The vast majority of patients would be happy to be asked about their sexuality and how they identify by their doctor, a new study has found.
Many doctors fear asking such personal questions may offend their patients.
But researchers said failing to ask could mean gay, transgender and non-gender-conforming patients may not be getting the right treatment and advice.
The new study by the Mayo Clinic in Rochester, Minnesota, suggested 97 percent of patients were comfortable about being asked, and encourage medics that conversation is key to improving healthcare for all groups.
It comes as the rate of transgender surgeries increases at a rapid rate in the US, but many studies show the psychological support for patients may be inadequate.
Surveys have found doctors fear sexuality and gender questions will offend patients, but Mayo Clinic researchers found 97 percent of patients would welcome such questions
Dr Joan Griffin, a health services researcher who co-authored the report, said: ‘Our results should help ease the concerns of providers who want to deliver the highest-quality care for their patients but may not ask sexual orientation or gender identity questions for fear of distressing or offending their patients.’
While government advice has been to ask such a question, until now there was little evidence patients would accept this approach.
Yet sexual and gender minorities are at an increased risk for a number of health threats, including higher rates of drinking and smoking, and psychological distress.
They are also less likely to seek medical care, according to the Centres for Disease Control and Prevention.

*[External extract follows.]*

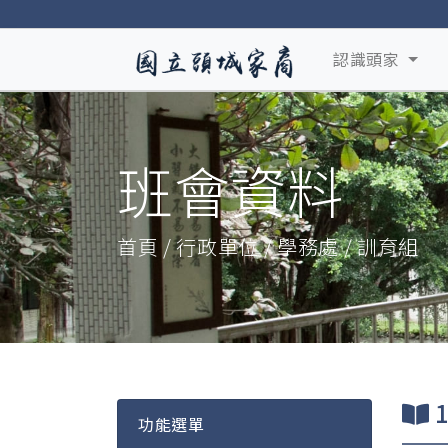
認識頭家
班會資料
首頁 / 行政單位 / 學務處 / 訓育組
功能選單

But to reduce these health inequities doctors first need to identify them.
Previous research showed many health care providers assumed sexual orientation and gender identity questions would offend patients.
Dr Griffin added: ‘In previous studies, there was more concern from health care providers about using the questions, but nobody had asked patients about their thoughts.
‘Therefore, we were not sure what to expect from patients, but we were not surprised that patients were less concerned about the questions than the providers in other studies thought they would be.’
The study involved patients at three Mayo Clinic sites in Minnesota between June 2015 and February 2016.
Each of the sites were chosen for their diversity in patient populations.
One site was a women’s health clinic serving local, regional and national patients, another served regional and national patients over 65 and the third was in a rural community of less than 10,000 people.
Researchers gave 491 new patients routine intake forms, or intake forms with sexual orientation and gender identity questions.
These include what were their birth gender, how they identified now, and whether they were straight, gay or bisexual.
Both groups received feedback forms that inquired about the intake questions.
Responses between the two groups then were compared.
The questionnaire is to be rolled out at all it’s clinics and Dr Griffin said: ‘At Mayo Clinic, the needs of the patient come first.
‘These questions will help Mayo Clinic identify the unique, unmet needs of LGBTI patients and highlight that equitable care for all people is a top priority.’
But she cautioned: ‘These findings may generalise to relatively similar areas in the country, especially the Midwest, but there may be differences in other regions in the US or by cultural groups that we did not capture in our sample.’
The findings were published today in Health Services Research.